New York Academy of Medicine, 1216 5th Avenue, New York
Speaker: Ann-Sophie Barwich, Presidential Scholar in Society and Neuroscience, Columbia University
Perfumery may possibly be the second oldest business in the history of mankind. Olfaction, the sense of smell, has attracted systematic interest in scientific studies only recently, however. The discovery of the olfactory receptor genes by Linda Buck and Richard Axel in 1991 catapulted olfaction into core neurobiological research. Seldom does a discovery represent the birth of an experimental system as markedly as in the case of the olfactory receptors. Olfaction has been a fairly neglected field before, conducted only by a few but dedicated researchers throughout the past centuries.

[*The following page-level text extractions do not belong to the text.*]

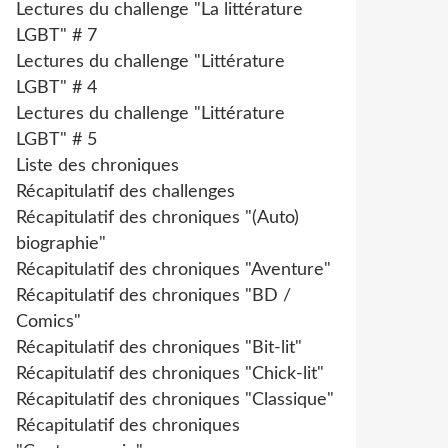
Lectures du challenge "La littérature
LGBT" # 7
Lectures du challenge "Littérature
LGBT" # 4
Lectures du challenge "Littérature
LGBT" # 5
Liste des chroniques
Récapitulatif des challenges
Récapitulatif des chroniques "(Auto)
biographie"
Récapitulatif des chroniques "Aventure"
Récapitulatif des chroniques "BD /
Comics"
Récapitulatif des chroniques "Bit-lit"
Récapitulatif des chroniques "Chick-lit"
Récapitulatif des chroniques "Classique"
Récapitulatif des chroniques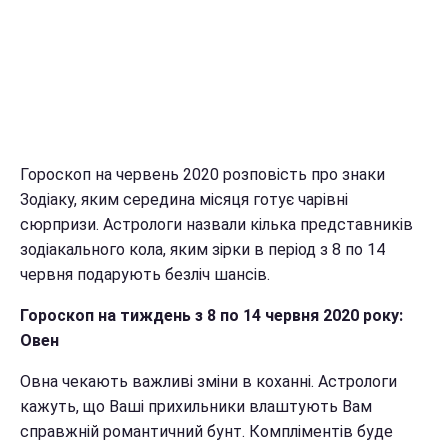
Гороскоп на червень 2020 розповість про знаки
Зодіаку, яким середина місяця готує чарівні
сюрпризи. Астрологи назвали кілька представників
зодіакального кола, яким зірки в період з 8 по 14
червня подарують безліч шансів.
Гороскоп на тиждень з 8 по 14 червня 2020 року:
Овен
Овна чекають важливі зміни в коханні. Астрологи
кажуть, що Ваші прихильники влаштують Вам
справжній романтичний бунт. Компліментів буде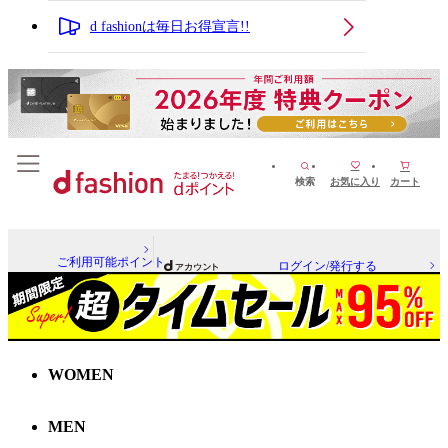
d fashionは毎日お得宣言!!
検索
お気に入り
カート
ご利用可能ポイント
ログイン/発行する
WOMEN
MEN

One of the key reasons for the historical marginalization of olfaction were the experimental difficulties of conducting research into olfaction. What is the material “smelling principle” underlying the variety of odorous plant and animal materials? How to you “materialize” or visualize the perceptual process of smelling? And by what criteria can you test your ideas about smell as a perceptible and qualitatively rich but invisible dimension of matter?
My talk centers on the experimental difficulties in history of olfaction to analyze scientific developments through scientific methodology. In particular, I look how research routines, both cognitive and behavioral, develop to influence model making and theorizing. The question I am interested in is to what extent a historiography starting from practices differs from a more traditional history of concepts, and what these differences reveal about the character of theorizing in the life sciences. My aim is to develop a historicized notion of theory structure that is based on routine practices.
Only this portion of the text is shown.